Hi merv
Thanks for providing the example file. It's actually a bit difficult to work with HDF5 file that have been compressed like this. This is because by doing this compression, you actually lose some of the advantages of the HDF5 format. Namely the ability to jump into datasets and extract specific subsets. Typically HDF5 datasets are chunked and distributed on disk. The file then has a "map" of where these chunks are located and can then read only the chunks required for the data you need, significantly spreading up I/O for that type of operation. However, if the HDF5 is compressed in an external wrapper like a zip file that "map" contained in the HDF5 is no longer correct. I'm not sure whether it would even be possible to make rhdf5 work with files in this format, but even if it is I don't think it is a desirable way to work with HDF5.
To get round this HDF5 provides compression on the datasets within the file itself. You can use the same DEFLATE algorithm used in ZIP files or many others to compress datasets. In HDF5 parlance these are typically referred to as filters, and lots of programs will apply them by default.

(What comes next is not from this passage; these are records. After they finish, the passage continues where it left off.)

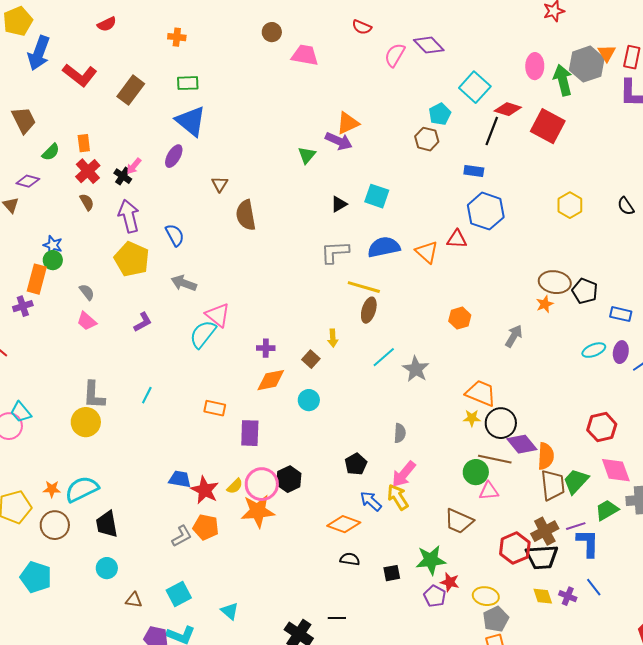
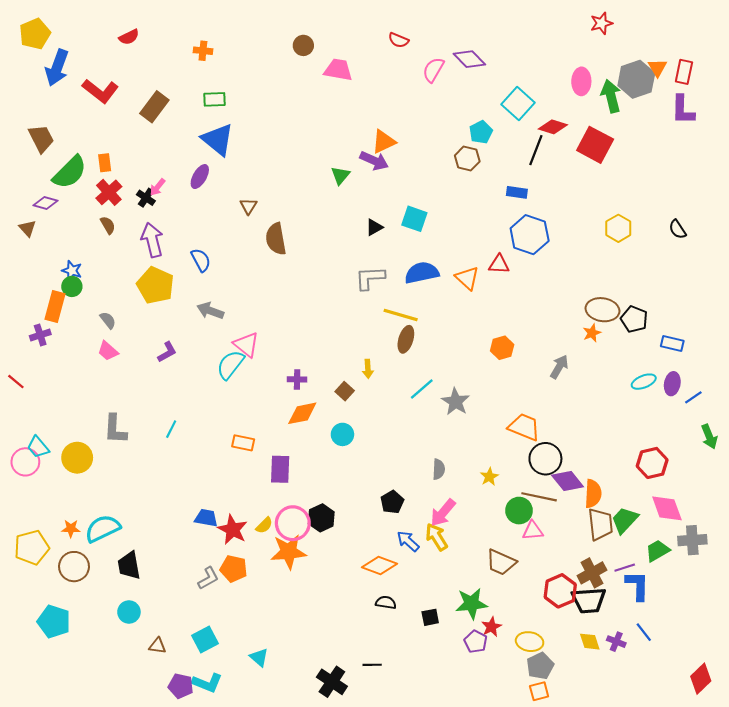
green semicircle: (51, 152) -> (70, 172), size x1.8
yellow star: (472, 418) -> (489, 477), moved, turned -30
yellow circle: (86, 422) -> (77, 458), moved
red star: (450, 582) -> (492, 627), turned 30

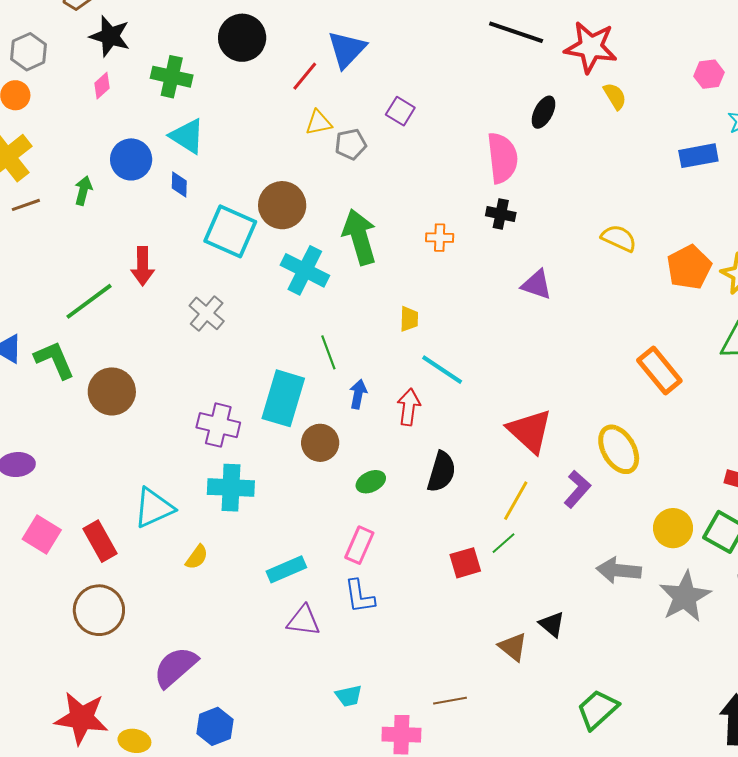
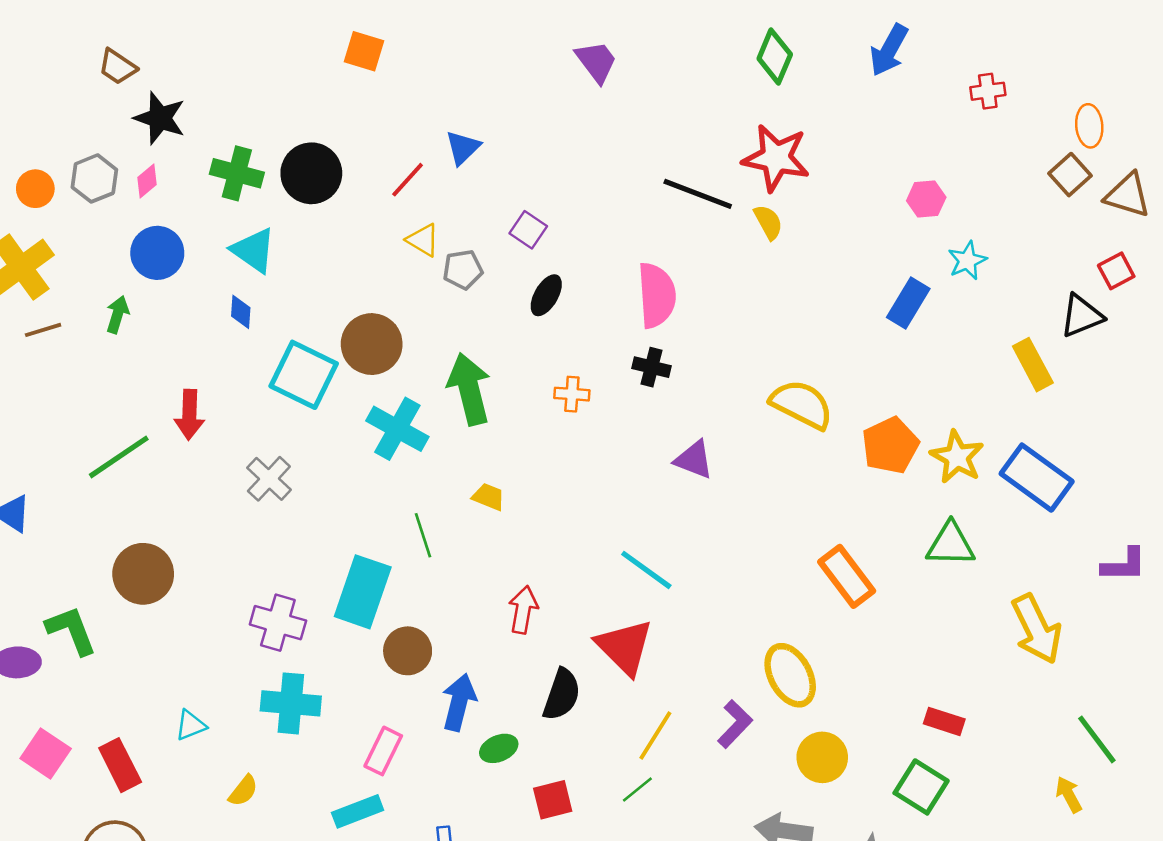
black line: (516, 32) -> (698, 194), moved
black circle: (242, 38) -> (311, 173), moved
blue triangle: (347, 49) -> (463, 148), size x0.7
gray hexagon: (28, 52) -> (94, 178), moved
yellow semicircle: (615, 96) -> (768, 222), moved
black ellipse: (543, 112) -> (546, 295), moved
yellow triangle: (319, 123) -> (423, 240), turned 40
blue rectangle: (698, 156) -> (908, 303), turned -51
blue circle: (131, 159) -> (157, 253), moved
yellow semicircle: (619, 238) -> (802, 404), size x1.4
yellow trapezoid: (409, 319) -> (488, 497), moved, turned -72
green L-shape: (54, 360) -> (71, 630), moved
cyan line: (442, 370) -> (646, 570), moved
blue arrow: (358, 394) -> (459, 702), moved, size x1.5
red triangle: (530, 431) -> (625, 647), moved
green ellipse: (371, 482) -> (499, 748), moved
cyan triangle: (154, 508) -> (191, 725), size x0.6
yellow circle: (673, 528) -> (822, 757), moved
pink rectangle: (359, 545) -> (383, 751), moved
red square: (465, 563) -> (553, 800), moved

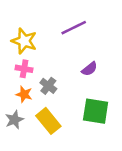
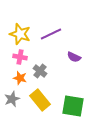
purple line: (74, 28) -> (51, 34), moved
purple semicircle: (89, 69) -> (74, 57), turned 64
green square: (96, 111) -> (73, 106), moved

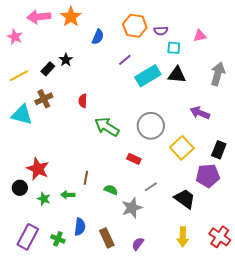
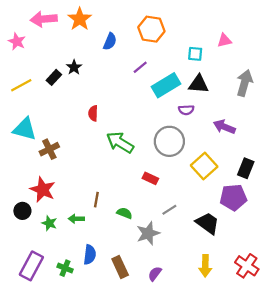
purple semicircle: (161, 31) -> (186, 110), moved
brown cross: (44, 99) -> (49, 149), moved

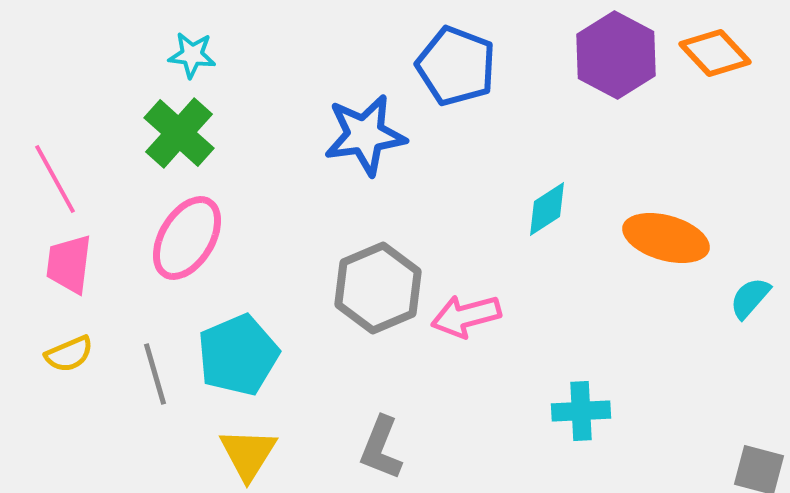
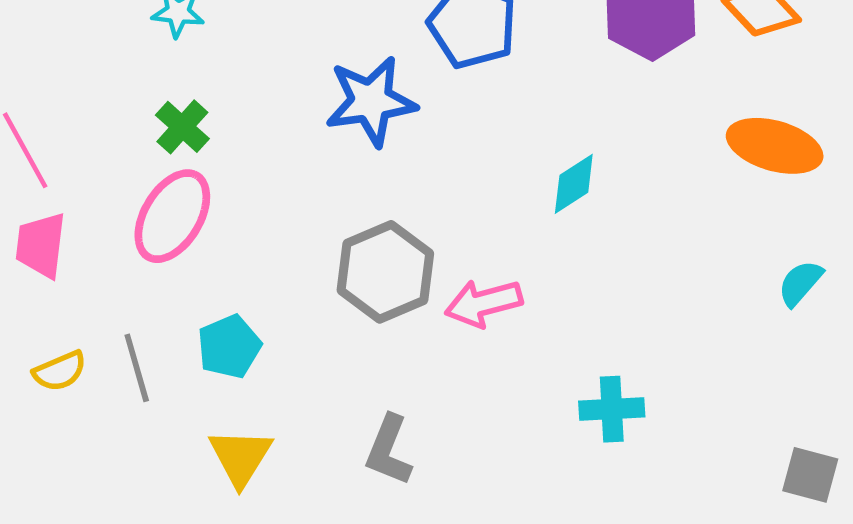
green cross: (179, 133) -> (182, 127), moved, size x0.7
orange ellipse: (666, 238) -> (775, 146), moved
yellow semicircle: (69, 354) -> (60, 371), moved
cyan pentagon: (238, 355) -> (229, 347), size x0.7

I'm surprised that the h5ad file you have here doesn't have this applied, but that looks to be the case.
Here's some code that will create a copy of your h5ad file but will compression enabled for the largest datasets in the file.
library(rhdf5)
library(dplyr)
## paths to our original zip file, and temporary extracted version, and the ouput
compressed_input_file <- "~/Downloads/TS_Mammary.h5ad.zip"
input_file <- utils::unzip(compressed_input_file, exdir = tempdir())
output_file <- "/tmp/TS_Mammary_compressed.h5ad"
## to construct the new file we get the full paths to all groups and datasets in our original file
groups <- h5ls(input_file) |> filter(otype == "H5I_GROUP") |>
mutate(path = paste(group, name, sep = "/")) |> pull(path)
datasets <- h5ls(input_file) |> filter(otype == "H5I_DATASET") |>
mutate(path = paste(group, name, sep = "/"))
## We're only going to compress the large datasets.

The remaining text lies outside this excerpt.